February 18, 2008
Contact: Caroline Jenkins Hanna
Director of Media Relations

413/542-8417

AMHERST, Mass.—Amherst College alumnus Evan Thompson '83, professor of philosophy at the University of Toronto, will deliver a lecture titled “Meditation and the Neuroscience of Consciousness: A Neurophenomenological Approach” in Cole Assembly Room of his alma mater’s Converse Hall Thursday, Feb. 28. The talk, which is scheduled to begin at 7:30 p.m., is free and open to the public.

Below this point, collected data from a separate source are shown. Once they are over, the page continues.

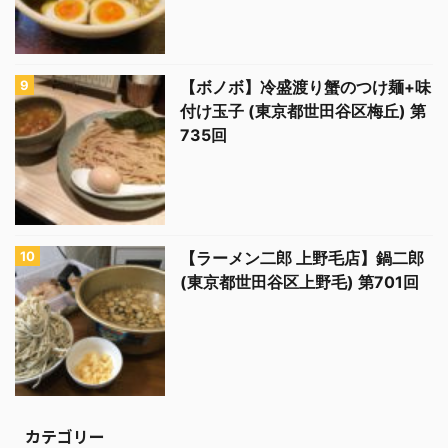
【ボノボ】冷盛渡り蟹のつけ麺+味
付け玉子 (東京都世田谷区梅丘) 第
735回
【ラーメン二郎 上野毛店】鍋二郎
(東京都世田谷区上野毛) 第701回
カテゴリー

During his lecture, Thompson will discuss how self-reports of experience based on contemplative mental training of attention and awareness—meditation—can help advance research in cognitive science exploring consciousness and the self. He will also present an approach to investigating consciousness known as “neurophenomenology” and discuss how contemplative neurophenomenology offers a new way to relate science and contemplative wisdom traditions.

Thompson received a bachelor’s degree in Asian studies from Amherst in 1983 and a doctorate in philosophy from the University of Toronto in 1990. While writing his dissertation from 1986 to 1989, he also studied at the Centre de Recherche en Epistemologie Applique (CREA) at the Ecole Polytechnique in Paris. During that time he also co-wrote a book, The Embodied Mind: Cognitive Science and Human Experience (MIT Press, 1991). From 1989 to 1991, he was supported by a Social Sciences and Humanities Research Council of Canada postdoctoral fellowship, which he held first at the Department of Philosophy at the University of California, Berkeley, and then at the Center for Cognitive Studies at Tufts University. He has since held appointments with Concordia University, Boston University, York University and the University of Colorado, Boulder. He moved to the University of Toronto in July 2005, where he now serves as professor and member of the undergraduate program in cognitive science.

The event is sponsored by the Mayo-Smith Read Transdisciplinary Fund.